Consistency model
Oxia is both a coordination service and a metadata store. For coordination workloads the guarantees determine whether fencing, leader election, and session tracking behave correctly under failure. For metadata workloads they determine whether pointers to external data — object-storage paths, ledger IDs, log offsets — stay consistent with that data. Losing or reordering a metadata entry can make the underlying data permanently unreachable, so Oxia aims at guarantees comparable to those of storage systems, not weaker than a typical coordination service.
What Oxia guarantees
These guarantees apply to every successful operation.
-
Per-key linearizability with read-after-write. For any single key, successful operations appear to execute atomically in a total order consistent with real time. Once a write is acknowledged, every subsequent operation on that key — from any client — observes that write or a later one, regardless of transient failures, leader failover, or reconnects. A read never returns an older value than an update that has already been acknowledged.
-
Durable after acknowledgment. Once an operation returns success, its effect survives the crash of any minority of replicas in the shard. The ack is issued only after a quorum of replicas has durably persisted the entry.
-
Ordered sequence generation. When a client uses atomic sequence keys to assign monotonic offsets, the order in which that client’s asynchronous operations are applied is preserved under all conditions — including failures and retries.
What Oxia does not guarantee
-
No cross-shard linearizability.

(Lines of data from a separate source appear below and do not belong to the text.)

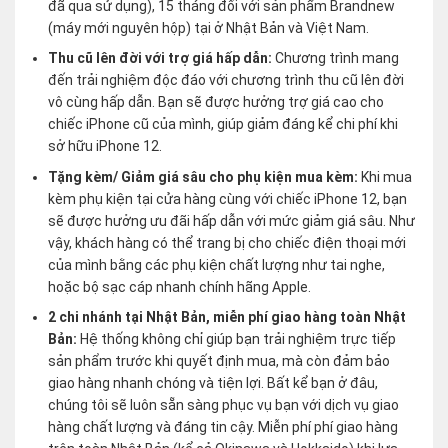
đã qua sử dụng), 15 tháng đối với sản phẩm Brandnew
(máy mới nguyên hộp) tại ở Nhật Bản và Việt Nam.
Thu cũ lên đời với trợ giá hấp dẫn:
Chương trình mang
đến trải nghiệm độc đáo với chương trình thu cũ lên đời
vô cùng hấp dẫn. Bạn sẽ được hưởng trợ giá cao cho
chiếc iPhone cũ của mình, giúp giảm đáng kể chi phí khi
sở hữu iPhone 12.
Tặng kèm/ Giảm giá sâu cho phụ kiện mua kèm:
Khi mua
kèm phụ kiện tại cửa hàng cùng với chiếc iPhone 12, bạn
sẽ được hưởng ưu đãi hấp dẫn với mức giảm giá sâu. Như
vậy, khách hàng có thể trang bị cho chiếc điện thoại mới
của mình bằng các phụ kiện chất lượng như tai nghe,
hoặc bộ sạc cáp nhanh chính hãng Apple.
2 chi nhánh tại Nhật Bản, miễn phí giao hàng toàn Nhật
Bản:
Hệ thống không chỉ giúp bạn trải nghiệm trực tiếp
sản phẩm trước khi quyết định mua, mà còn đảm bảo
giao hàng nhanh chóng và tiện lợi. Bất kể bạn ở đâu,
chúng tôi sẽ luôn sẵn sàng phục vụ bạn với dịch vụ giao
hàng chất lượng và đáng tin cậy. Miễn phí phí giao hàng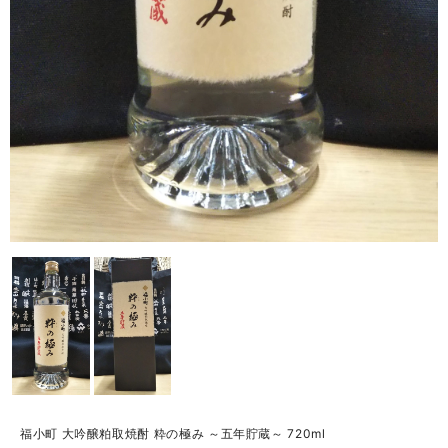
福小町 大吟醸粕取焼酎 粋の極み ～五年貯蔵～ 720ml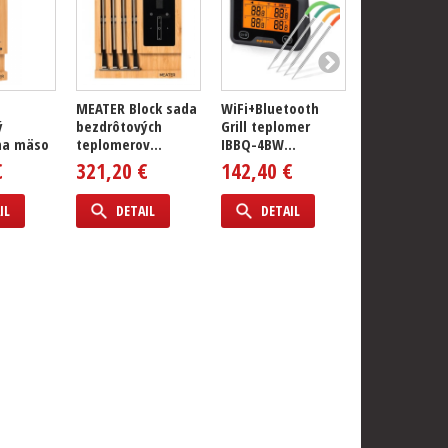
MEATER Block sada
WiFi+Bluetooth
Vodoodolný
ý
bezdrôtových
Grill teplomer
bluetooth
na mäso
teplomerov...
IBBQ-4BW...
teplomer IB
INKBIRD
€
321,20 €
142,40 €
91,25 €
IL
DETAIL
DETAIL
DETAIL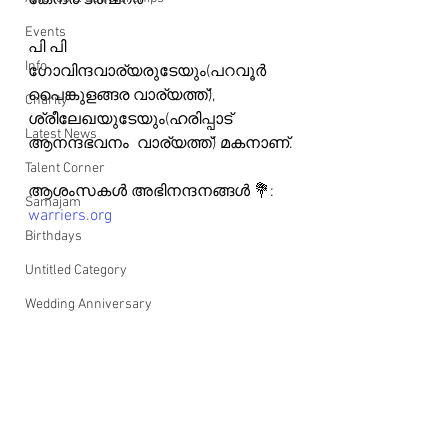
കേന്ദ്ര ട്രഷറര്‍
Events
പി പി 
Info
ഗോവിന്ദവാര്യരുടേയും(പറവൂര്‍  
പൈങ്കുളങ്ങര വാര്യത്ത്),  
Charity
ശ്രീലേഖയുടേയും(ഹരിപ്പാട്  
Latest News
ആനന്ദഭവനം  വാര്യത്ത്) മകനാണ്.
Talent Corner
ആശംസകൾ അഭിനന്ദനങ്ങൾ 💐: 
Samajam
warriers.org
Birthdays
Untitled Category
Wedding Anniversary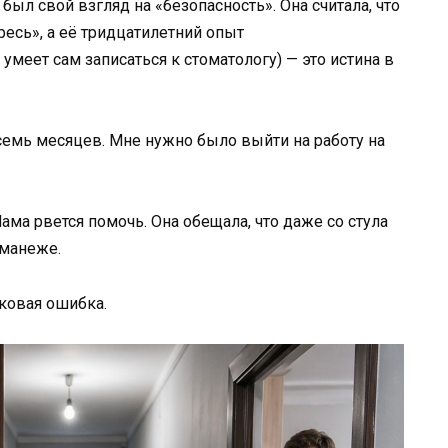
, был свой взгляд на «безопасность». Она считала, что
есь», а её тридцатилетний опыт
 умеет сам записаться к стоматологу) — это истина в
емь месяцев. Мне нужно было выйти на работу на
Мама рвется помочь. Она обещала, что даже со стула
манеже.
оковая ошибка.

Each shard is linearizable on its own, but operations on different shards have no defined real-time relationship. Two clients writing to different shards may disagree about which write “happened first.”
-
No multi-key transactions across shards. Atomic updates apply to a single shard; a batch that touches keys on different shards is not committed atomically across them.
-
No global total order. Notifications are ordered per shard; there is no cluster-wide monotonic timestamp.
Coordination workloads rarely hit these limits: fencing, leader election, session tracking, and offset assignment all operate on a single key or a co-located key range, and related keys can be pinned to the same shard with a partition key.
How these guarantees are enforced and validated
Under the hood the shard replication protocol maintains a small set of invariants that together imply the external guarantees above. See protocol safety for the invariants and the leader-failover procedure, and the TLA+ and Maelstrom pages for the formal and empirical validation pipelines.